WHAT TO DO: Would you please copy all of the data exactly, skipping the images?

Page images and extracted text:
====
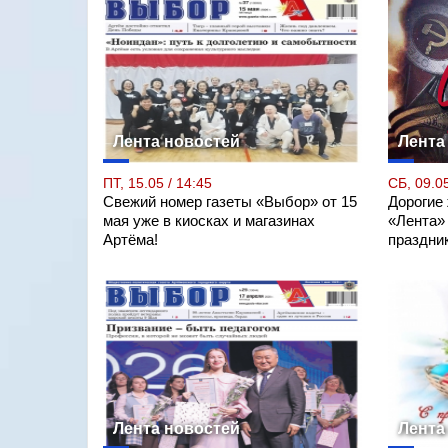
Лента новостей
Лента
ПТ, 15.05 / 14:45
СБ, 09.05
Свежий номер газеты «Выбор» от 15
Дорогие
мая уже в киосках и магазинах
«Лента»
Артёма!
праздни
Лента новостей
Лента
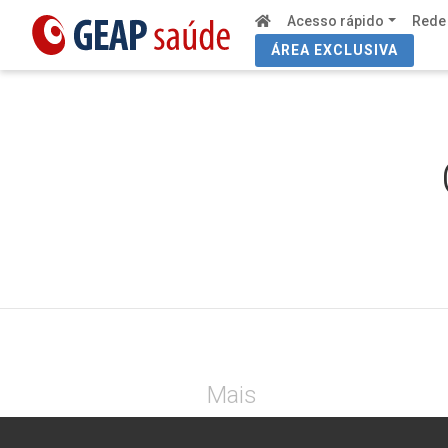
Acesso rápido
Rede
ÁREA EXCLUSIVA
Mais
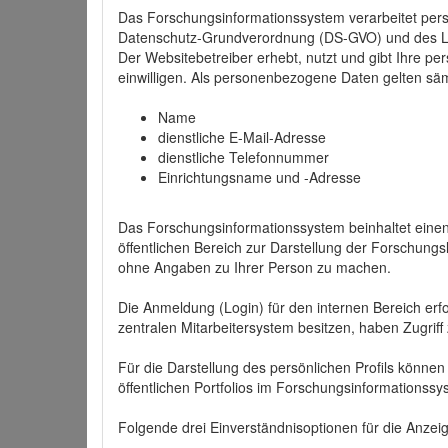
Das Forschungsinformationssystem verarbeitet per
Datenschutz-Grundverordnung (DS-GVO) und des 
Der Websitebetreiber erhebt, nutzt und gibt Ihre p
einwilligen. Als personenbezogene Daten gelten sä
Name
dienstliche E-Mail-Adresse
dienstliche Telefonnummer
Einrichtungsname und -Adresse
Das Forschungsinformationssystem beinhaltet einen 
öffentlichen Bereich zur Darstellung der Forschung
ohne Angaben zu Ihrer Person zu machen.
Die Anmeldung (Login) für den internen Bereich erfol
zentralen Mitarbeitersystem besitzen, haben Zugriff
Für die Darstellung des persönlichen Profils können
öffentlichen Portfolios im Forschungsinformationss
Folgende drei Einverständnisoptionen für die Anzeige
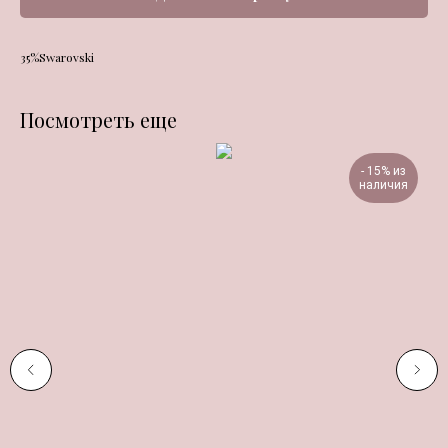
35%Swarovski
Посмотреть еще
- 15% из
наличия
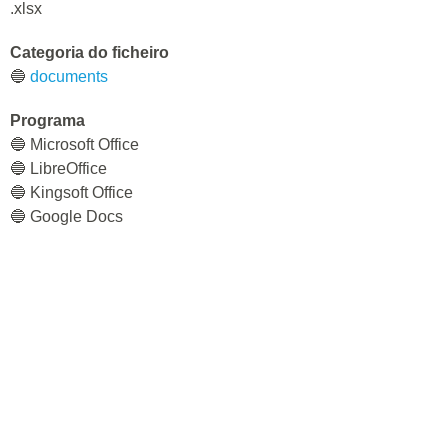
.xlsx
Categoria do ficheiro
🔵
documents
Programa
🔵 Microsoft Office
🔵 LibreOffice
🔵 Kingsoft Office
🔵 Google Docs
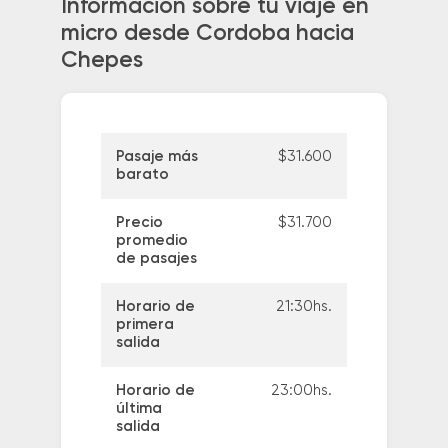
Información sobre tu viaje en
micro desde Cordoba hacia
Chepes
Pasaje más
$31.600
barato
Precio
$31.700
promedio
de pasajes
Horario de
21:30hs.
primera
salida
Horario de
23:00hs.
última
salida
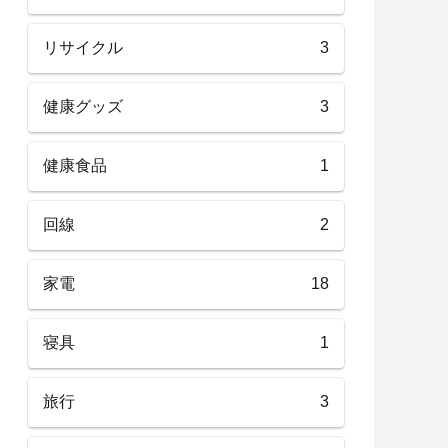
リサイクル
3
健康グッズ
3
健康食品
1
回線
2
家電
18
寝具
1
旅行
3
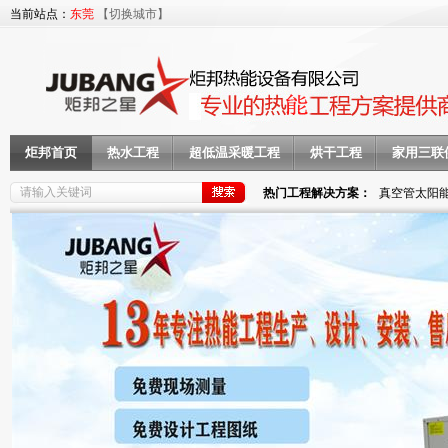
当前站点：
东莞
【切换城市】
炬邦首页
热水工程
超低温采暖工程
烘干工程
家用三联
热门工程解决方案：
真空管太阳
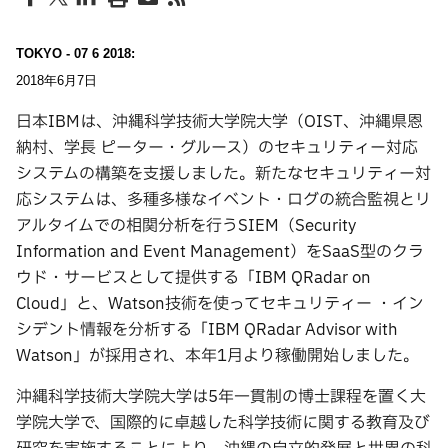
TOKYO - 07 6 2018:
2018年6月7日
日本IBMは、沖縄科学技術大学院大学（OIST、沖縄県恩
納村、学長 ピーター・グルース）のセキュリティー対応
システムの構築を支援しました。新たなセキュリティー対
応システムは、多種多様なイベント・ログの統合監視とリ
アルタイムでの相関分析を行うSIEM（Security
Information and Event Management）をSaaS型のクラ
ウド・サービスとして提供する「IBM QRadar on
Cloud」と、Watson技術を使ってセキュリティー ・イン
シデント情報を分析する「IBM QRadar Advisor with
Watson」が採用され、本年1月より稼働開始しました。
沖縄科学技術大学院大学は5年一貫制の博士課程を置く大
学院大学で、国際的に卓越した科学技術に関する教育及び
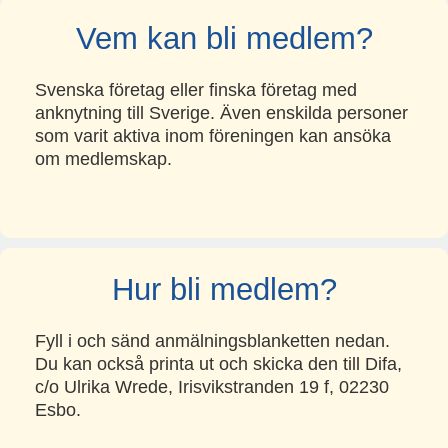
Vem kan bli medlem?
Svenska företag eller finska företag med
anknytning till Sverige. Även enskilda personer
som varit aktiva inom föreningen kan ansöka
om medlemskap.
Hur bli medlem?
Fyll i och sänd anmälningsblanketten nedan.
Du kan också printa ut och skicka den till Difa,
c/o Ulrika Wrede, Irisvikstranden 19 f, 02230
Esbo.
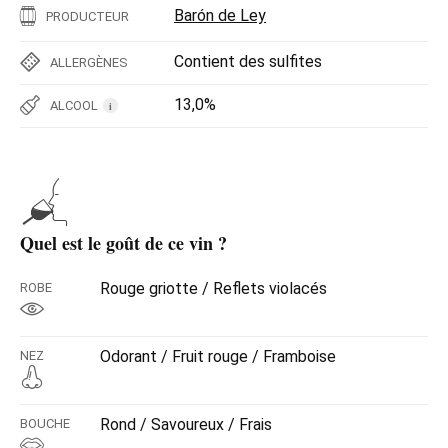
Barón de Ley
PRODUCTEUR
Contient des sulfites
ALLERGÈNES
13,0%
ALCOOL
i
Quel est le goût de ce vin ?
Rouge griotte / Reflets violacés
ROBE
Odorant / Fruit rouge / Framboise
NEZ
Rond / Savoureux / Frais
BOUCHE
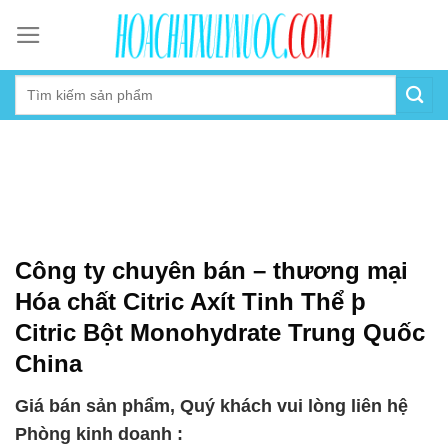
Skip
to
content
Công ty chuyên bán – thương mại
Hóa chất Citric Axít Tinh Thể þ
Citric Bột Monohydrate Trung Quốc
China
Giá bán sản phẩm, Quý khách vui lòng liên hệ
Phòng kinh doanh :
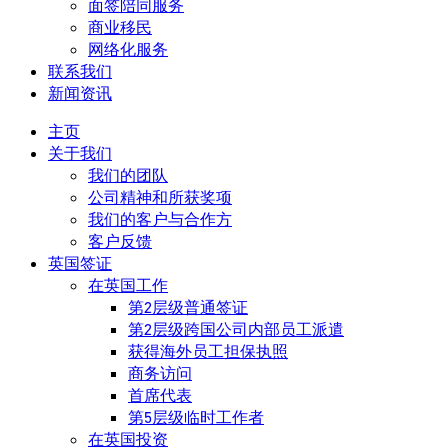
面签陪同服务
商业移民
网络化服务
联系我们
新闻资讯
主页
关于我们
我们的团队
公司精神和所获奖项
我们的客户与合作方
客户反馈
英国签证
在英国工作
第2层级普通签证
第2层级跨国公司内部员工派遣
获得海外员工担保执照
商务访问
首席代表
第5层级临时工作者
在英国投资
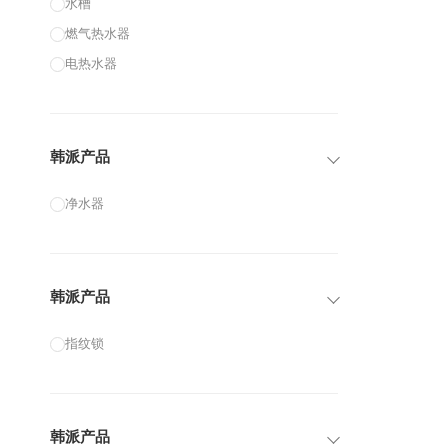
水槽
燃气热水器
电热水器
韩派产品
净水器
韩派产品
指纹锁
韩派产品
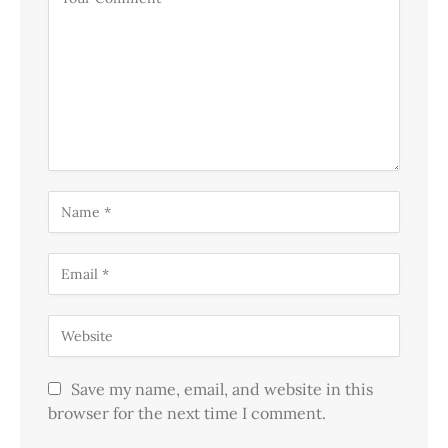
Save my name, email, and website in this
browser for the next time I comment.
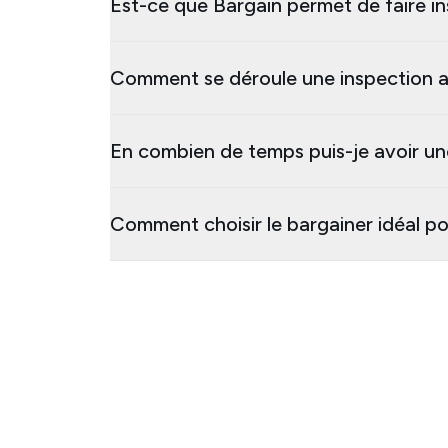
Est-ce que Bargain permet de faire in
Comment se déroule une inspection a
En combien de temps puis-je avoir un
Comment choisir le bargainer idéal p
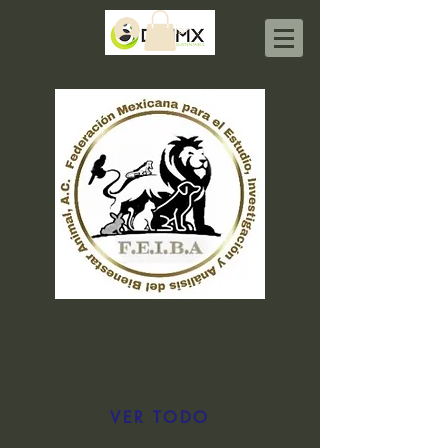
Iniciar sesión
VER TODO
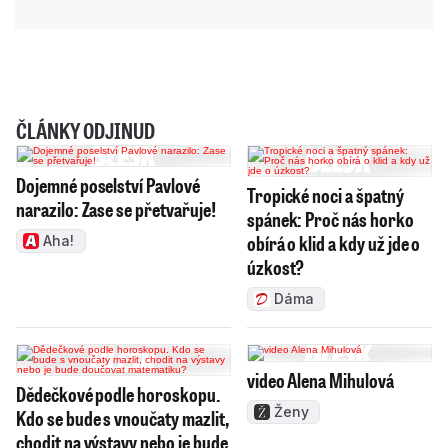
ČLÁNKY ODJINUD
Dojemné poselství Pavlové
Tropické noci a špatný
narazilo: Zase se přetvařuje!
spánek: Proč nás horko
obírá o klid a kdy už jde o
Aha!
úzkost?
Dáma
video Alena Mihulová
Dědečkové podle horoskopu.
Ženy
Kdo se bude s vnoučaty mazlit,
chodit na výstavy nebo je bude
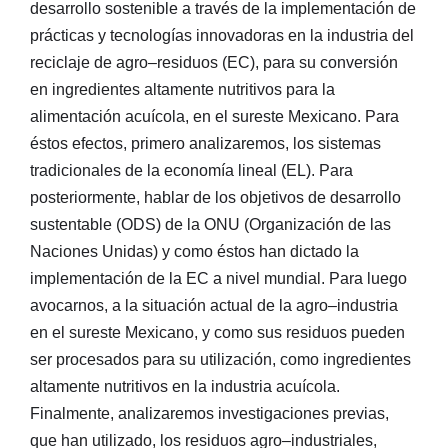
desarrollo sostenible a través de la implementación de
prácticas y tecnologías innovadoras en la industria del
reciclaje de agro–residuos (EC), para su conversión
en ingredientes altamente nutritivos para la
alimentación acuícola, en el sureste Mexicano. Para
éstos efectos, primero analizaremos, los sistemas
tradicionales de la economía lineal (EL). Para
posteriormente, hablar de los objetivos de desarrollo
sustentable (ODS) de la ONU (Organización de las
Naciones Unidas) y como éstos han dictado la
implementación de la EC a nivel mundial. Para luego
avocarnos, a la situación actual de la agro–industria
en el sureste Mexicano, y como sus residuos pueden
ser procesados para su utilización, como ingredientes
altamente nutritivos en la industria acuícola.
Finalmente, analizaremos investigaciones previas,
que han utilizado, los residuos agro–industriales,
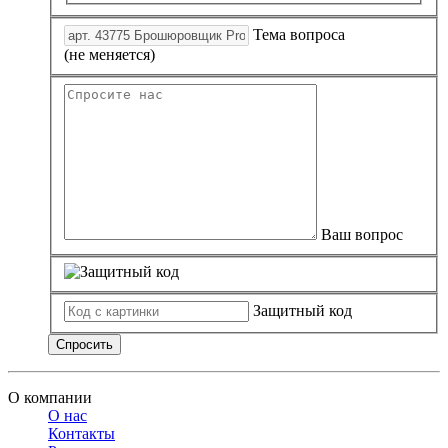
Тема вопроса
(не меняется)
Ваш вопрос
Защитный код
Спросить
О компании
О нас
Контакты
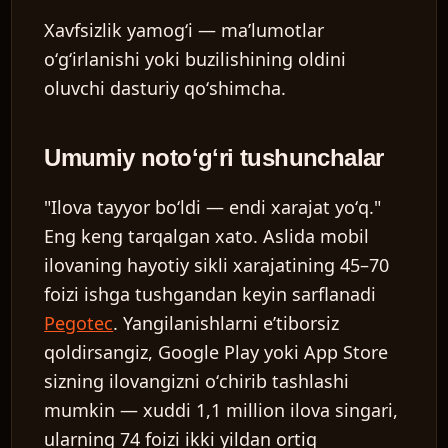
Xavfsizlik yamogʻi
— maʼlumotlar
oʻgʻirlanishi yoki buzilishining oldini
oluvchi dasturiy qoʻshimcha.
Umumiy notoʻgʻri tushunchalar
"Ilova tayyor boʻldi — endi xarajat yoʻq."
Eng keng tarqalgan xato. Aslida mobil
ilovaning hayotiy sikli xarajatining 45–70
foizi ishga tushgandan keyin sarflanadi
Pegotec
. Yangilanishlarni eʼtiborsiz
qoldirsangiz, Google Play yoki App Store
sizning ilovangizni oʻchirib tashlashi
mumkin — xuddi 1,1 million ilova singari,
ularning 74 foizi ikki yildan ortiq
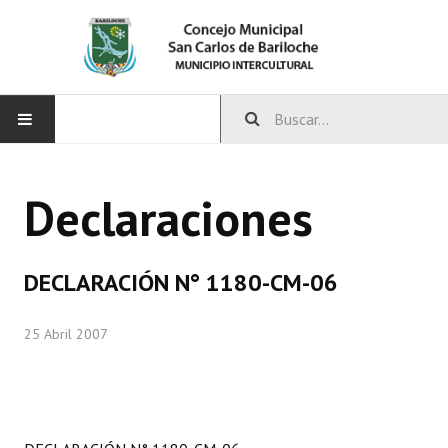
INICIO
Declaraciones
CONCEJO
Bloques Políticos
DECLARACIÓN N° 1180-CM-06
Integrantes del Concejo
25 Abril 2007
Comisiones Permanentes
Comisiones Especiales
Concejales Mandato Cumplido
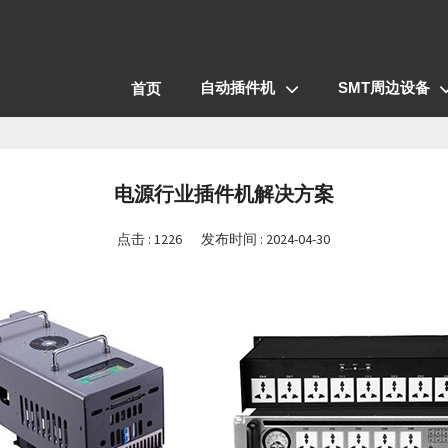
自动插件机
SMT周边设备
首页
电源行业插件机解决方案
点击 :
1226
发布时间 : 2024-04-30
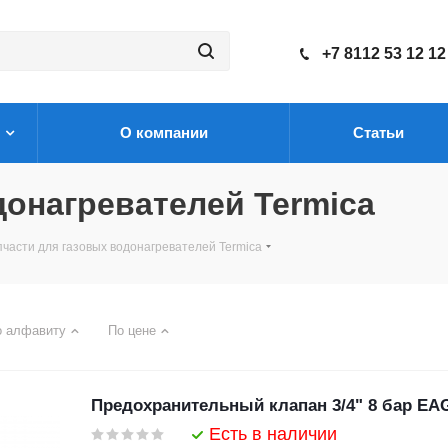
+7 8112 53 12 12
О компании
Статьи
донагревателей Termica
пчасти для газовых водонагревателей Termica
о алфавиту
По цене
Предохранительный клапан 3/4" 8 бар EA
Есть в наличии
====
TASK RESULT:
Лента новостей
Лента
ПТ, 15.05 / 14:45
СБ, 09.05
Свежий номер газеты «Выбор» от 15
Дорогие
мая уже в киосках и магазинах
«Лента»
Артёма!
праздни
Лента новостей
Лента
Acesso rápido
Rede
ÁREA EXCLUSIVA
Mais
Das Forschungsinformationssystem verarbeitet per
Datenschutz-Grundverordnung (DS-GVO) und des 
Der Websitebetreiber erhebt, nutzt und gibt Ihre p
einwilligen. Als personenbezogene Daten gelten sä
Name
dienstliche E-Mail-Adresse
dienstliche Telefonnummer
Einrichtungsname und -Adresse
Das Forschungsinformationssystem beinhaltet einen 
öffentlichen Bereich zur Darstellung der Forschung
ohne Angaben zu Ihrer Person zu machen.
Die Anmeldung (Login) für den internen Bereich erfol
zentralen Mitarbeitersystem besitzen, haben Zugriff
Für die Darstellung des persönlichen Profils können
öffentlichen Portfolios im Forschungsinformationss
Folgende drei Einverständnisoptionen für die Anzeige
35%Swarovski
Посмотреть еще
- 15% из
наличия
.xlsx
Categoria do ficheiro
🔵
documents
Programa
🔵 Microsoft Office
🔵 LibreOffice
🔵 Kingsoft Office
🔵 Google Docs
Información sobre tu viaje en
micro desde Cordoba hacia
Chepes
Pasaje más
$31.600
barato
Precio
$31.700
promedio
de pasajes
Horario de
21:30hs.
primera
salida
Horario de
23:00hs.
última
salida
リサイクル
3
健康グッズ
3
健康食品
1
回線
2
家電
18
寝具
1
旅行
3
当前站点：
东莞
【切换城市】
炬邦首页
热水工程
超低温采暖工程
烘干工程
家用三联
热门工程解决方案：
真空管太阳
TOKYO - 07 6 2018:
2018年6月7日
日本IBMは、沖縄科学技術大学院大学（OIST、沖縄県恩
納村、学長 ピーター・グルース）のセキュリティー対応
システムの構築を支援しました。新たなセキュリティー対
応システムは、多種多様なイベント・ログの統合監視とリ
アルタイムでの相関分析を行うSIEM（Security
Information and Event Management）をSaaS型のクラ
ウド・サービスとして提供する「IBM QRadar on
Cloud」と、Watson技術を使ってセキュリティー ・イン
シデント情報を分析する「IBM QRadar Advisor with
Watson」が採用され、本年1月より稼働開始しました。
沖縄科学技術大学院大学は5年一貫制の博士課程を置く大
学院大学で、国際的に卓越した科学技術に関する教育及び
Vem kan bli medlem?
Svenska företag eller finska företag med
anknytning till Sverige. Även enskilda personer
som varit aktiva inom föreningen kan ansöka
om medlemskap.
Hur bli medlem?
Fyll i och sänd anmälningsblanketten nedan.
Du kan också printa ut och skicka den till Difa,
c/o Ulrika Wrede, Irisvikstranden 19 f, 02230
Esbo.
Barón de Ley
PRODUCTEUR
Contient des sulfites
ALLERGÈNES
13,0%
ALCOOL
i
Quel est le goût de ce vin ?
Rouge griotte / Reflets violacés
ROBE
Odorant / Fruit rouge / Framboise
NEZ
Rond / Savoureux / Frais
BOUCHE
Skip
to
content
Công ty chuyên bán – thương mại
Hóa chất Citric Axít Tinh Thể þ
Citric Bột Monohydrate Trung Quốc
China
Giá bán sản phẩm, Quý khách vui lòng liên hệ
Phòng kinh doanh :
面签陪同服务
商业移民
网络化服务
联系我们
新闻资讯
主页
关于我们
我们的团队
公司精神和所获奖项
我们的客户与合作方
客户反馈
英国签证
在英国工作
第2层级普通签证
第2层级跨国公司内部员工派遣
获得海外员工担保执照
商务访问
首席代表
第5层级临时工作者
在英国投资
水槽
燃气热水器
电热水器
韩派产品
净水器
韩派产品
指纹锁
韩派产品
Save my name, email, and website in this
browser for the next time I comment.
Est-ce que Bargain permet de faire in
Comment se déroule une inspection a
En combien de temps puis-je avoir un
Comment choisir le bargainer idéal p
Iniciar sesión
VER TODO
ČLÁNKY ODJINUD
Dojemné poselství Pavlové
Tropické noci a špatný
narazilo: Zase se přetvařuje!
spánek: Proč nás horko
obírá o klid a kdy už jde o
Aha!
úzkost?
Dáma
video Alena Mihulová
Dědečkové podle horoskopu.
Ženy
Kdo se bude s vnoučaty mazlit,
chodit na výstavy nebo je bude
desarrollo sostenible a través de la implementación de
prácticas y tecnologías innovadoras en la industria del
reciclaje de agro–residuos (EC), para su conversión
en ingredientes altamente nutritivos para la
alimentación acuícola, en el sureste Mexicano. Para
éstos efectos, primero analizaremos, los sistemas
tradicionales de la economía lineal (EL). Para
posteriormente, hablar de los objetivos de desarrollo
sustentable (ODS) de la ONU (Organización de las
Naciones Unidas) y como éstos han dictado la
implementación de la EC a nivel mundial. Para luego
avocarnos, a la situación actual de la agro–industria
en el sureste Mexicano, y como sus residuos pueden
ser procesados para su utilización, como ingredientes
altamente nutritivos en la industria acuícola.
Finalmente, analizaremos investigaciones previas,
que han utilizado, los residuos agro–industriales,
Тема вопроса
(не меняется)
Ваш вопрос
Защитный код
Спросить
О компании
О нас
Контакты
Xavfsizlik yamogʻi
— maʼlumotlar
oʻgʻirlanishi yoki buzilishining oldini
oluvchi dasturiy qoʻshimcha.
Umumiy notoʻgʻri tushunchalar
"Ilova tayyor boʻldi — endi xarajat yoʻq."
Eng keng tarqalgan xato. Aslida mobil
ilovaning hayotiy sikli xarajatining 45–70
foizi ishga tushgandan keyin sarflanadi
Pegotec
. Yangilanishlarni eʼtiborsiz
qoldirsangiz, Google Play yoki App Store
sizning ilovangizni oʻchirib tashlashi
mumkin — xuddi 1,1 million ilova singari,
ularning 74 foizi ikki yildan ortiq
INICIO
Declaraciones
CONCEJO
Bloques Políticos
DECLARACIÓN N° 1180-CM-06
Integrantes del Concejo
25 Abril 2007
Comisiones Permanentes
Comisiones Especiales
Concejales Mandato Cumplido
自动插件机
SMT周边设备
首页
电源行业插件机解决方案
点击 :
1226
发布时间 : 2024-04-30
+7 8112 53 12 12
О компании
Статьи
донагревателей Termica
пчасти для газовых водонагревателей Termica
о алфавиту
По цене
Предохранительный клапан 3/4" 8 бар EA
Есть в наличии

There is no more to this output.